Весь их род искореню! ..
Лишь бы только нам жениться».
Говорит ему девица:
«А какая в том нужда,
Что не выйду никогда
За дурного, за седого,
За беззубого такого!»
И царедворцы в сказке Ершова под стать сластолюбивому царю. Угодливые дворяне по поручению царя побежали за Иваном.
Но, столкнувшись все в углу,
Растянулись на полу.
Царь тем много любовался И до колотья смеялся.
А дворяне, усмотри,
Что смешно то для царя,
Меж собой перемигнулись
И вдругбредь растянулись.
Царь тем так доволен был,
Что их шапкой наградил.
Царский спальник хочет любой ценой «уходить» Ивана. Какой путь к этому? Клевета.
Он думает:
«Донесу я в думе царской,
Что конюший государский –
Басурманин, ворожей,
Чернокнижник и злодей;
Что он с бесом хлеб-соль водит,
В церковь божию не ходит...»
Плетка, взятка, неправый суд господствуют тут.
«Но возьми же ты в расчет
Некорыстный наш живот.
Сколь пшеницы мы ни сеем,
Чуть насущный хлеб имеем.
До оброков ли нам тут?
А исправники дерут*, –
жалуются Ивану его братья.
Сказка переносит нас на конный рынок:
Городничий удивился,
Что народ развеселился,
И приказ отряду дал,
Чтоб дорогу прочищал.
«Эй! вы, черти босоноги!
Прочь с дороги! прочь с дороги! –
Закричали усачи
И ударили в бичи.
Эти сцены написаны с натуры.
Об Аракчееве, временщике Александра Первого, жестоком человеке, – до сих пор аракчеевщиной называют тупость, солдафонство, жестокость, – о нем литератор той эпохи П. Анненков писал, что этот всемогущий человек ограничивался только административными
сферами, хозяйничая во всех ведомствах беспрекословно, и мало касался улицы, домашней жизни и обмена мнений, не устанавливая за ними никакого особого надзора.
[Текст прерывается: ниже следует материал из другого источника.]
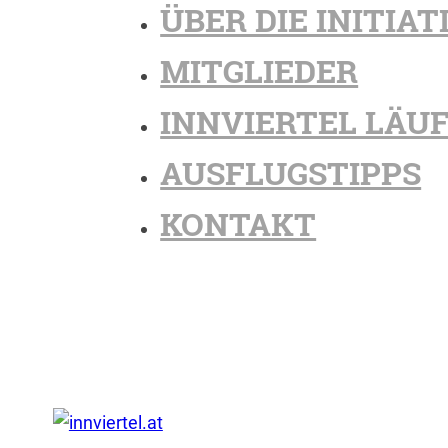
ÜBER DIE INITIAT
MITGLIEDER
INNVIERTEL LÄU
AUSFLUGSTIPPS
KONTAKT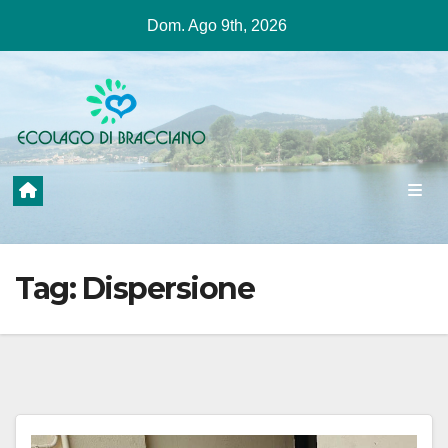
Salta
Dom. Ago 9th, 2026
al
contenuto
Tag:
Dispersione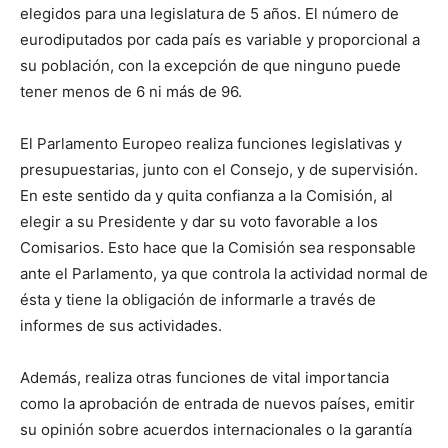
elegidos para una legislatura de 5 años. El número de
eurodiputados por cada país es variable y proporcional a
su población, con la excepción de que ninguno puede
tener menos de 6 ni más de 96.
El Parlamento Europeo realiza funciones legislativas y
presupuestarias, junto con el Consejo, y de supervisión.
En este sentido da y quita confianza a la Comisión, al
elegir a su Presidente y dar su voto favorable a los
Comisarios. Esto hace que la Comisión sea responsable
ante el Parlamento, ya que controla la actividad normal de
ésta y tiene la obligación de informarle a través de
informes de sus actividades.
Además, realiza otras funciones de vital importancia
como la aprobación de entrada de nuevos países, emitir
su opinión sobre acuerdos internacionales o la garantía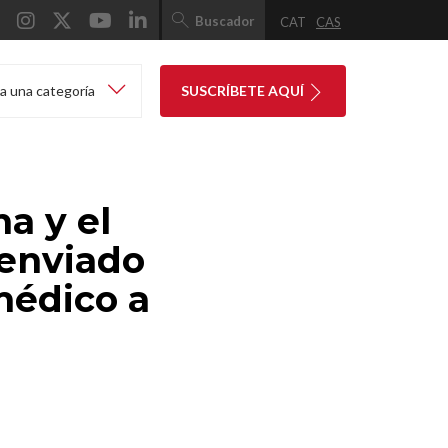
Buscador
CAT
CAS
a una categoría
SUSCRÍBETE AQUÍ
a y el
 enviado
médico a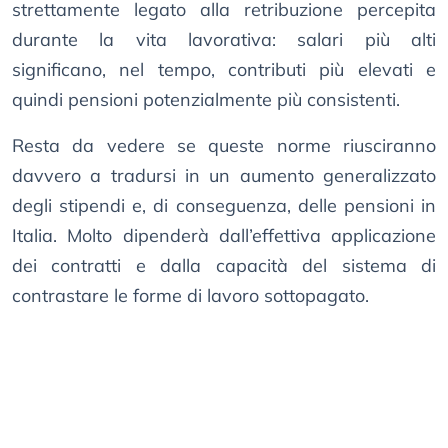
strettamente legato alla retribuzione percepita
durante la vita lavorativa: salari più alti
significano, nel tempo, contributi più elevati e
quindi pensioni potenzialmente più consistenti.
Resta da vedere se queste norme riusciranno
davvero a tradursi in un aumento generalizzato
degli stipendi e, di conseguenza, delle pensioni in
Italia. Molto dipenderà dall’effettiva applicazione
dei contratti e dalla capacità del sistema di
contrastare le forme di lavoro sottopagato.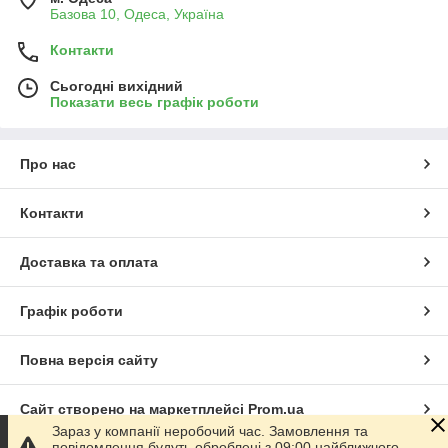
Базова 10, Одеса, Україна
Контакти
Сьогодні вихідний
Показати весь графік роботи
Про нас
Контакти
Доставка та оплата
Графік роботи
Повна версія сайту
Сайт створено на маркетплейсі
Prom.ua
Зараз у компанії неробочий час. Замовлення та
повідомлення будуть оброблені з 09:00 найближчого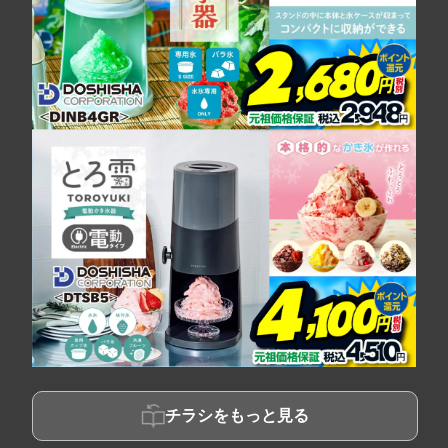
チラシをもっと見る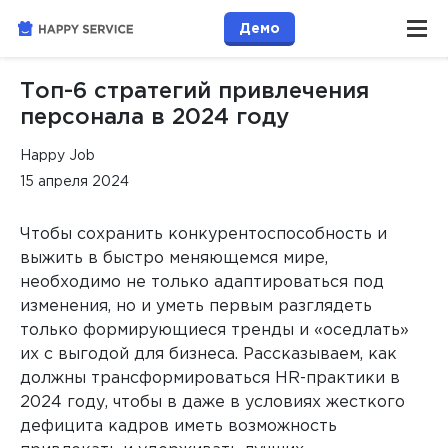
Демо
Топ-6 стратегий привлечения
персонала в 2024 году
Happy Job
15 апреля 2024
Чтобы сохранить конкурентоспособность и
выжить в быстро меняющемся мире,
необходимо не только адаптироваться под
изменения, но и уметь первым разглядеть
только формирующиеся тренды и «оседлать»
их с выгодой для бизнеса. Рассказываем, как
должны трансформироваться HR-практики в
2024 году, чтобы в даже в условиях жесткого
дефицита кадров иметь возможность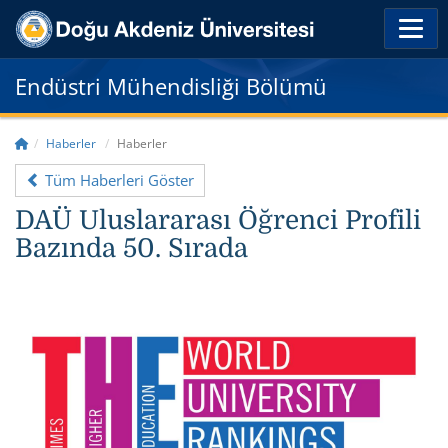
Endüstri Mühendisliği Bölümü
Haberler
Haberler
Tüm Haberleri Göster
DAÜ Uluslararası Öğrenci Profili
Bazında 50. Sırada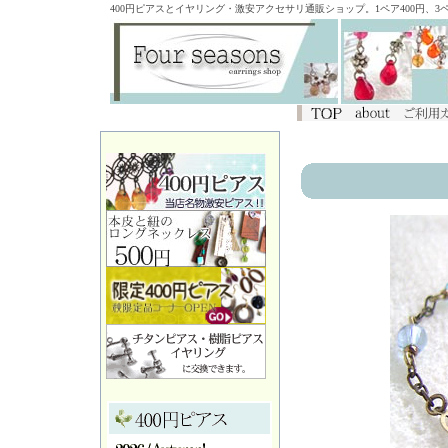
400円ピアスとイヤリング・激安アクセサリ通販ショップ。1ペア400円、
Это уже зависело от свойства его честолюбия и от бедности образования.
При Николае Первом и его главном слуге, начальнике Третьего отделения Бенкендорфе, «соглядатаи», «глазей» проникали во все щелочки, подчиняя себе «улицу, домашнюю жизнь, обмен мнений».
Говоря о росте чиновничества при Николае Первом, историк Василий Осипович Ключевский писал, что Россией правили столоначальники. Можно сказать и так: страной правили столоначальники, жандармы и эти самые «глазей».
Количество судебных дел росло, как снежная лавина. Когда Николай Первый вступил на престол, во всех «служебных местах», пишет тот же Ключевский, числилось два миллиона восемьсот тысяч неоконченных дел, в 1842 году их было уже тридцать три миллиона!
Но пора вернуться из нерадостной жизни в сказку. Полюбуемся, как гордо ведет себя Иван. Царь предлагает ему взять в подчинение «весь конюшенный завод».